_PROBLEM DETAILS_
Print the data that follows again, keeping every line exact.

· · · · ·

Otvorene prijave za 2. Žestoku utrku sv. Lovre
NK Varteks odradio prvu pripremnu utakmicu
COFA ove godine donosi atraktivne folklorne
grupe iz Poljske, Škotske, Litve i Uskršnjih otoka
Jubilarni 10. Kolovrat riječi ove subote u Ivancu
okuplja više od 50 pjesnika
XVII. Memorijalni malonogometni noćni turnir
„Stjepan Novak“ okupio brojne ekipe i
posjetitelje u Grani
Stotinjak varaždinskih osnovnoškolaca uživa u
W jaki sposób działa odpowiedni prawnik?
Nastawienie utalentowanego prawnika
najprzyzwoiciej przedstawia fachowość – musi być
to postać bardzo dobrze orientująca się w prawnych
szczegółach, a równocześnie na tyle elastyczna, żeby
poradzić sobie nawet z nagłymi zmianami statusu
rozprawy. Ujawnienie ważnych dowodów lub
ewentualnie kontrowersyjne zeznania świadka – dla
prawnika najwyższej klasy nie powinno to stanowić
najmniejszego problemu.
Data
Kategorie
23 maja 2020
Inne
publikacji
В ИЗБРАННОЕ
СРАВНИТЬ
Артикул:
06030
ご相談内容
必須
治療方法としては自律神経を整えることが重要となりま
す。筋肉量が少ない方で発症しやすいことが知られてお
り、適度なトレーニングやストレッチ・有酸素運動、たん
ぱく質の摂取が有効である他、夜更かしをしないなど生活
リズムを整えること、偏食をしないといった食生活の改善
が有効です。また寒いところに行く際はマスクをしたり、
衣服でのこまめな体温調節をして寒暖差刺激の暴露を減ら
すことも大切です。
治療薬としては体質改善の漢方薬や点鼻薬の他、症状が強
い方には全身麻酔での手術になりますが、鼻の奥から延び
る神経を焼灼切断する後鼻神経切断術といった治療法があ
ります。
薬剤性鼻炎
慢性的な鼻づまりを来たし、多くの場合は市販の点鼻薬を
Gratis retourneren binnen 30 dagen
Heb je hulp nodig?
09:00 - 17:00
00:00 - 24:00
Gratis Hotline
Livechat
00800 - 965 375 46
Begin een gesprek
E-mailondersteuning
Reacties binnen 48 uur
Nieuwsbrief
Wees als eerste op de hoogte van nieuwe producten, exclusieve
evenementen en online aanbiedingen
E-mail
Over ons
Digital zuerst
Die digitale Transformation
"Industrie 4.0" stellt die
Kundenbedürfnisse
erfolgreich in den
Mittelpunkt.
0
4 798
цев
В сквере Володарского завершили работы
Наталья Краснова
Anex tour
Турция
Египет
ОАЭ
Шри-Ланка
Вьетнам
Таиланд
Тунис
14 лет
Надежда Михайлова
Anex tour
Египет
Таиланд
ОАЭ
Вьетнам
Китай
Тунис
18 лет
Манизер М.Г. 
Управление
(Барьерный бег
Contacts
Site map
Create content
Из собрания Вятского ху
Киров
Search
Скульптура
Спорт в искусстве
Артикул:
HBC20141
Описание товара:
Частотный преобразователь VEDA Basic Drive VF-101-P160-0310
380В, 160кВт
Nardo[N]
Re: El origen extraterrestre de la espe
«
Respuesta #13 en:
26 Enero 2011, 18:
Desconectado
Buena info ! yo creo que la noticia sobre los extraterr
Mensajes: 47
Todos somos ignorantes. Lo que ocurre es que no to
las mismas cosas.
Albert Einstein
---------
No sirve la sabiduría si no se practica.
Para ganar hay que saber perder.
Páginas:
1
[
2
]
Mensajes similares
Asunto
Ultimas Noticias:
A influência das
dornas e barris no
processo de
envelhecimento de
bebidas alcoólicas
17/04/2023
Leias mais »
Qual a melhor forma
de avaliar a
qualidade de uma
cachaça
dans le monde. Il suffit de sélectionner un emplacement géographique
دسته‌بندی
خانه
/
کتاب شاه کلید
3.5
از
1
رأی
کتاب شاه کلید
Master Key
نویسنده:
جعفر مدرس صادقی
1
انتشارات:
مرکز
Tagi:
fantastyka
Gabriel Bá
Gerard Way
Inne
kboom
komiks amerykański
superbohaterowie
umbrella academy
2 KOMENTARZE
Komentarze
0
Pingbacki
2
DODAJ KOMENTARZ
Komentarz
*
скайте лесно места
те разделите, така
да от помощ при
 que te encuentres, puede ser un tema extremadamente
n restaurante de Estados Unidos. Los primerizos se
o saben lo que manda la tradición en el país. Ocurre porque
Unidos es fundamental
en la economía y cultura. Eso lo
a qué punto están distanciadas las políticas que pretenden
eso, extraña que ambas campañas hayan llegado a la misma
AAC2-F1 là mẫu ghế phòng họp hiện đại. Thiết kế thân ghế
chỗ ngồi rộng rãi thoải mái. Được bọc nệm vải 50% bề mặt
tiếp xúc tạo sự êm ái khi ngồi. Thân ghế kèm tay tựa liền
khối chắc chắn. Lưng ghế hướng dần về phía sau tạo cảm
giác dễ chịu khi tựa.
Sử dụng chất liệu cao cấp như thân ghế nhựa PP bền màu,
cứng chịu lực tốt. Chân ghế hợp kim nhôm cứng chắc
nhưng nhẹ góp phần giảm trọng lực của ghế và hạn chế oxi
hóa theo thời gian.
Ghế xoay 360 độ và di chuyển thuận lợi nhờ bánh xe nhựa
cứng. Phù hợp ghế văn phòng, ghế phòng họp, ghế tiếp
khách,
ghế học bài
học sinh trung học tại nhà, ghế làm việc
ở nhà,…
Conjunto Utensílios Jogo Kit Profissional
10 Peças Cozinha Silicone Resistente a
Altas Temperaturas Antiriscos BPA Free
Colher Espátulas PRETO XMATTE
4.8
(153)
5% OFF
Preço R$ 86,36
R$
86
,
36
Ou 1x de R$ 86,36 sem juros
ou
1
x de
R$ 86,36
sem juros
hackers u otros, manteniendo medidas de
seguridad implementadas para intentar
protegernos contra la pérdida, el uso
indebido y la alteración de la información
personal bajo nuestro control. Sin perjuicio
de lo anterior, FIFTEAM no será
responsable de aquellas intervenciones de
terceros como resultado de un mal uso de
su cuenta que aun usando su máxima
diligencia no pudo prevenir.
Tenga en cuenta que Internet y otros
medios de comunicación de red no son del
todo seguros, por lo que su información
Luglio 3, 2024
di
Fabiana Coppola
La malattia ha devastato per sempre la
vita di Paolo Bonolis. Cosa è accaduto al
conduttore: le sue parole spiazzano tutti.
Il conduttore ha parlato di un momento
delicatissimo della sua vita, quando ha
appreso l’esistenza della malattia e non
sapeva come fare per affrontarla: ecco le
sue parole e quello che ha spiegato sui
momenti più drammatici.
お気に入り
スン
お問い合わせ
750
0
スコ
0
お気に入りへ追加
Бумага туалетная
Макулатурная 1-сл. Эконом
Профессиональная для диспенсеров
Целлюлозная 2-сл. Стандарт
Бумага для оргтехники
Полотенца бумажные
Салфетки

· · · · ·

_RESPONSE BELOW_
Otvorene prijave za 2. Žestoku utrku sv. Lovre
NK Varteks odradio prvu pripremnu utakmicu
COFA ove godine donosi atraktivne folklorne
grupe iz Poljske, Škotske, Litve i Uskršnjih otoka
Jubilarni 10. Kolovrat riječi ove subote u Ivancu
okuplja više od 50 pjesnika
XVII. Memorijalni malonogometni noćni turnir
„Stjepan Novak“ okupio brojne ekipe i
posjetitelje u Grani
Stotinjak varaždinskih osnovnoškolaca uživa u
W jaki sposób działa odpowiedni prawnik?
Nastawienie utalentowanego prawnika
najprzyzwoiciej przedstawia fachowość – musi być
to postać bardzo dobrze orientująca się w prawnych
szczegółach, a równocześnie na tyle elastyczna, żeby
poradzić sobie nawet z nagłymi zmianami statusu
rozprawy. Ujawnienie ważnych dowodów lub
ewentualnie kontrowersyjne zeznania świadka – dla
prawnika najwyższej klasy nie powinno to stanowić
najmniejszego problemu.
Data
Kategorie
23 maja 2020
Inne
publikacji
В ИЗБРАННОЕ
СРАВНИТЬ
Артикул:
06030
ご相談内容
必須
治療方法としては自律神経を整えることが重要となりま
す。筋肉量が少ない方で発症しやすいことが知られてお
り、適度なトレーニングやストレッチ・有酸素運動、たん
ぱく質の摂取が有効である他、夜更かしをしないなど生活
リズムを整えること、偏食をしないといった食生活の改善
が有効です。また寒いところに行く際はマスクをしたり、
衣服でのこまめな体温調節をして寒暖差刺激の暴露を減ら
すことも大切です。
治療薬としては体質改善の漢方薬や点鼻薬の他、症状が強
い方には全身麻酔での手術になりますが、鼻の奥から延び
る神経を焼灼切断する後鼻神経切断術といった治療法があ
ります。
薬剤性鼻炎
慢性的な鼻づまりを来たし、多くの場合は市販の点鼻薬を
Gratis retourneren binnen 30 dagen
Heb je hulp nodig?
09:00 - 17:00
00:00 - 24:00
Gratis Hotline
Livechat
00800 - 965 375 46
Begin een gesprek
E-mailondersteuning
Reacties binnen 48 uur
Nieuwsbrief
Wees als eerste op de hoogte van nieuwe producten, exclusieve
evenementen en online aanbiedingen
E-mail
Over ons
Digital zuerst
Die digitale Transformation
"Industrie 4.0" stellt die
Kundenbedürfnisse
erfolgreich in den
Mittelpunkt.
0
4 798
цев
В сквере Володарского завершили работы
Наталья Краснова
Anex tour
Турция
Египет
ОАЭ
Шри-Ланка
Вьетнам
Таиланд
Тунис
14 лет
Надежда Михайлова
Anex tour
Египет
Таиланд
ОАЭ
Вьетнам
Китай
Тунис
18 лет
Манизер М.Г. 
Управление
(Барьерный бег
Contacts
Site map
Create content
Из собрания Вятского ху
Киров
Search
Скульптура
Спорт в искусстве
Артикул:
HBC20141
Описание товара:
Частотный преобразователь VEDA Basic Drive VF-101-P160-0310
380В, 160кВт
Nardo[N]
Re: El origen extraterrestre de la espe
«
Respuesta #13 en:
26 Enero 2011, 18:
Desconectado
Buena info ! yo creo que la noticia sobre los extraterr
Mensajes: 47
Todos somos ignorantes. Lo que ocurre es que no to
las mismas cosas.
Albert Einstein
---------
No sirve la sabiduría si no se practica.
Para ganar hay que saber perder.
Páginas:
1
[
2
]
Mensajes similares
Asunto
Ultimas Noticias:
A influência das
dornas e barris no
processo de
envelhecimento de
bebidas alcoólicas
17/04/2023
Leias mais »
Qual a melhor forma
de avaliar a
qualidade de uma
cachaça
dans le monde. Il suffit de sélectionner un emplacement géographique
دسته‌بندی
خانه
/
کتاب شاه کلید
3.5
از
1
رأی
کتاب شاه کلید
Master Key
نویسنده:
جعفر مدرس صادقی
1
انتشارات:
مرکز
Tagi:
fantastyka
Gabriel Bá
Gerard Way
Inne
kboom
komiks amerykański
superbohaterowie
umbrella academy
2 KOMENTARZE
Komentarze
0
Pingbacki
2
DODAJ KOMENTARZ
Komentarz
*
скайте лесно места
те разделите, така
да от помощ при
 que te encuentres, puede ser un tema extremadamente
n restaurante de Estados Unidos. Los primerizos se
o saben lo que manda la tradición en el país. Ocurre porque
Unidos es fundamental
en la economía y cultura. Eso lo
a qué punto están distanciadas las políticas que pretenden
eso, extraña que ambas campañas hayan llegado a la misma
AAC2-F1 là mẫu ghế phòng họp hiện đại. Thiết kế thân ghế
chỗ ngồi rộng rãi thoải mái. Được bọc nệm vải 50% bề mặt
tiếp xúc tạo sự êm ái khi ngồi. Thân ghế kèm tay tựa liền
khối chắc chắn. Lưng ghế hướng dần về phía sau tạo cảm
giác dễ chịu khi tựa.
Sử dụng chất liệu cao cấp như thân ghế nhựa PP bền màu,
cứng chịu lực tốt. Chân ghế hợp kim nhôm cứng chắc
nhưng nhẹ góp phần giảm trọng lực của ghế và hạn chế oxi
hóa theo thời gian.
Ghế xoay 360 độ và di chuyển thuận lợi nhờ bánh xe nhựa
cứng. Phù hợp ghế văn phòng, ghế phòng họp, ghế tiếp
khách,
ghế học bài
học sinh trung học tại nhà, ghế làm việc
ở nhà,…
Conjunto Utensílios Jogo Kit Profissional
10 Peças Cozinha Silicone Resistente a
Altas Temperaturas Antiriscos BPA Free
Colher Espátulas PRETO XMATTE
4.8
(153)
5% OFF
Preço R$ 86,36
R$
86
,
36
Ou 1x de R$ 86,36 sem juros
ou
1
x de
R$ 86,36
sem juros
hackers u otros, manteniendo medidas de
seguridad implementadas para intentar
protegernos contra la pérdida, el uso
indebido y la alteración de la información
personal bajo nuestro control. Sin perjuicio
de lo anterior, FIFTEAM no será
responsable de aquellas intervenciones de
terceros como resultado de un mal uso de
su cuenta que aun usando su máxima
diligencia no pudo prevenir.
Tenga en cuenta que Internet y otros
medios de comunicación de red no son del
todo seguros, por lo que su información
Luglio 3, 2024
di
Fabiana Coppola
La malattia ha devastato per sempre la
vita di Paolo Bonolis. Cosa è accaduto al
conduttore: le sue parole spiazzano tutti.
Il conduttore ha parlato di un momento
delicatissimo della sua vita, quando ha
appreso l’esistenza della malattia e non
sapeva come fare per affrontarla: ecco le
sue parole e quello che ha spiegato sui
momenti più drammatici.
お気に入り
スン
お問い合わせ
750
0
スコ
0
お気に入りへ追加
Бумага туалетная
Макулатурная 1-сл. Эконом
Профессиональная для диспенсеров
Целлюлозная 2-сл. Стандарт
Бумага для оргтехники
Полотенца бумажные
Салфетки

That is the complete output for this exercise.